Heather R. Younger is an experienced keynote speaker, two-time author, and the CEO and Founder of Employee Fanatix, a leading employee engagement, leadership development, and DEI consulting firm, where she is on a mission to help leaders understand the power they possess to ensure people feel valued at work.
Known as The Employee Whisperer, Heather harnesses humor, warmth, and an instant relatability to engage and uplift audiences and inspire them into action.
Rooted in her belief that employees aren’t just numbers on the payroll but human beings with ideas that matter, Heather’s talks and workshops are dedicated to helping teams, leaders, and organizations shine by improving how they listen to, communicate with, and empower employees.
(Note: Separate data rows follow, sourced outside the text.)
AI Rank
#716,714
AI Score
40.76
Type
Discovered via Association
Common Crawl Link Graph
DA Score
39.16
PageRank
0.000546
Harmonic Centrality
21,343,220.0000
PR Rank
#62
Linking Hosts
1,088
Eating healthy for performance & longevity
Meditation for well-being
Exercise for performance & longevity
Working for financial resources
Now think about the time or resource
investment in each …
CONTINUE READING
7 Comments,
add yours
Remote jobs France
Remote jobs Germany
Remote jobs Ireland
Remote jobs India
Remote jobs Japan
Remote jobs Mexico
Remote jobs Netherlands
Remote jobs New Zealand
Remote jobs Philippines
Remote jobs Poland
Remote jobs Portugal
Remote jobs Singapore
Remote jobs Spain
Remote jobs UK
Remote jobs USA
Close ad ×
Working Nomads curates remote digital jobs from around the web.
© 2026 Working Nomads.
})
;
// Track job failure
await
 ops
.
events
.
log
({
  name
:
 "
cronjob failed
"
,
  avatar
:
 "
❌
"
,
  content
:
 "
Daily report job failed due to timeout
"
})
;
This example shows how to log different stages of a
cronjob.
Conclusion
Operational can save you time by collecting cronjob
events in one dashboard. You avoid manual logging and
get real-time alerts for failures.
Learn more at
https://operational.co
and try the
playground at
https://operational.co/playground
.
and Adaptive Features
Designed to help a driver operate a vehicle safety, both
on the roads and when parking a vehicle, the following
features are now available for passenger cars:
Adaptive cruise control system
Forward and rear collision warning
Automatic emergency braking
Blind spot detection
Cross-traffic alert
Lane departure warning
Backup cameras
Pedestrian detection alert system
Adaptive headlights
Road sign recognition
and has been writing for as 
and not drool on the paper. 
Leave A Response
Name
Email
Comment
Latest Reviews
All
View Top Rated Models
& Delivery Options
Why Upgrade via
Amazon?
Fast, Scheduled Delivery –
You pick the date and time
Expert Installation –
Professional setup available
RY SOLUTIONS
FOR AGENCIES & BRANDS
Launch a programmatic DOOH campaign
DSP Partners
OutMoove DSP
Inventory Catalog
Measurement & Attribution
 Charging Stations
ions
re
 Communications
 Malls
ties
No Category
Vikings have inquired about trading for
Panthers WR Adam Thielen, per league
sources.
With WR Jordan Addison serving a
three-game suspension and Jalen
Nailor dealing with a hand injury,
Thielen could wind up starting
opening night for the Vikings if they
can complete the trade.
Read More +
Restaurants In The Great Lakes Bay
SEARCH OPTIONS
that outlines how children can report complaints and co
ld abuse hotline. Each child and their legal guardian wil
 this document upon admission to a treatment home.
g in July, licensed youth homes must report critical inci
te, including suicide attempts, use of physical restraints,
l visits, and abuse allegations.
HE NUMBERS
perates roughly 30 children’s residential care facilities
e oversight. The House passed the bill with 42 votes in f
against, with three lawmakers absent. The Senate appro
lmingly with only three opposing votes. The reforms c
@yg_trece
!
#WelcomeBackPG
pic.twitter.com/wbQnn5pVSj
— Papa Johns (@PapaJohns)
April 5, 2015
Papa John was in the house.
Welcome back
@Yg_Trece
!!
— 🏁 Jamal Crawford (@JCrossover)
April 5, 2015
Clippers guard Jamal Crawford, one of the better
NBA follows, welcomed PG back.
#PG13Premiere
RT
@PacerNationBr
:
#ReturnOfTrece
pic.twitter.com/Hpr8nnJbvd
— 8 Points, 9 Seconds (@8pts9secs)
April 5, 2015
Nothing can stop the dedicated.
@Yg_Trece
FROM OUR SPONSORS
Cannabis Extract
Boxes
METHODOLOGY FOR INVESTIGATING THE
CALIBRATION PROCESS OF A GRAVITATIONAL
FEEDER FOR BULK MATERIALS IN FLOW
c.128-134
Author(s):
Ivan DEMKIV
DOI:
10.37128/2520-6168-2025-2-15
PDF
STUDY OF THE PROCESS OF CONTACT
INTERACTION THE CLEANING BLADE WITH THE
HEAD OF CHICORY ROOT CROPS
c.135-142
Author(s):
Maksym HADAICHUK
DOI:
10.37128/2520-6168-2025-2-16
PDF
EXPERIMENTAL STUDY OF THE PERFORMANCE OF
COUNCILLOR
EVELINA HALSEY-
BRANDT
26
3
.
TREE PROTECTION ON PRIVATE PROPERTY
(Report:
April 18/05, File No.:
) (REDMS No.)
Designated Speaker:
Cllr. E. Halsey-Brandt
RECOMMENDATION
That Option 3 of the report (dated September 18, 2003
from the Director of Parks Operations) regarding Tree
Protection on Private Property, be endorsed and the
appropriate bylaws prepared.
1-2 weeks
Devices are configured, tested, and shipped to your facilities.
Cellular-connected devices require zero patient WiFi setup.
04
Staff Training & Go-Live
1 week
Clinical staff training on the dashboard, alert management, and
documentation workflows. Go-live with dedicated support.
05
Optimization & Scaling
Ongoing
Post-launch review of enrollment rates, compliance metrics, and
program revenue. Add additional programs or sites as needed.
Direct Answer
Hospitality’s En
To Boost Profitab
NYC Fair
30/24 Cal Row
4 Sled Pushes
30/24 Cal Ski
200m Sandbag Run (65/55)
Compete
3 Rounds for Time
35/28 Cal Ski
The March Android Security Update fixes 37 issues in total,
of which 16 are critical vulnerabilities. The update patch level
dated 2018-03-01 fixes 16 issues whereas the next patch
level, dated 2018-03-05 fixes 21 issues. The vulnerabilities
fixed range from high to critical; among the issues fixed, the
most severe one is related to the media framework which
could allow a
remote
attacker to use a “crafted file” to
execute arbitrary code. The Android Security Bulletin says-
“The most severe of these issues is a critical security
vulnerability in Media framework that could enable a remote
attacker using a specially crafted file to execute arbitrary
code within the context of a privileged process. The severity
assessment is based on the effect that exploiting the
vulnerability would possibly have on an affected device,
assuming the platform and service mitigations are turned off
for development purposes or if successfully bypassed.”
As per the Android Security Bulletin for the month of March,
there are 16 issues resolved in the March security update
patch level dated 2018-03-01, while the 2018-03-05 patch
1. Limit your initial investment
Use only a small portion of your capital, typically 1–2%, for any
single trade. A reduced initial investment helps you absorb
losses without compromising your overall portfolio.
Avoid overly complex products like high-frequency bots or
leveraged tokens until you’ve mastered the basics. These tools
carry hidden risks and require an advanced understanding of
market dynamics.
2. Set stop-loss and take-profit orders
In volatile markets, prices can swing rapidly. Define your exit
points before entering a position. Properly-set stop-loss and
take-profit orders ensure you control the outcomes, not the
About The Art of Caring Leadership: How Leading with Heart Uplifts Teams and Organizations
If your people know you care about them, they will move mountains. Employee engagement and loyalty expert Heather Younger outlines nine ways to manifest the radical power of caring support in the workplace.
Heather Younger argues that if you are looking for increased productivity, customer satisfaction, or employee engagement, you need to care for your employees first. People will go the extra mile for leaders who show they are genuinely concerned not just with what employees can do but with who they are and can become. But while most leaders think of themselves as caring leaders, not all demonstrate that care in consistent ways. Your employees will judge you by your actions, not your intentions.
Based on Younger’s interviews with over eighty leaders for her podcast Leadership with Heart–including Howard Behar, former president of the Starbucks Coffee Company; Judith Scimone, senior vice president and chief talent officer at MetLife; Garry Ridge, CEO and chairman of the board of the WD-40 Company; and Shawnté Cox Holland, head of culture and engagement at Vanguard–this book outlines nine ways that leaders can make all employees feel included and cared for. She even provides access to a self-assessment so you can measure your progress as a caring leader. But this is not a cookie-cutter approach: just as Monet and Picasso expressed themselves very differently, each leader should express caring in his or her own unique, personal style.
Younger takes an often nebulous, subjective concept and makes it concrete and actionable. Leaders have the power to change the lives of those they lead. They shouldn’t just want to care, they should see caring as imperative for the success of their employees and their organization.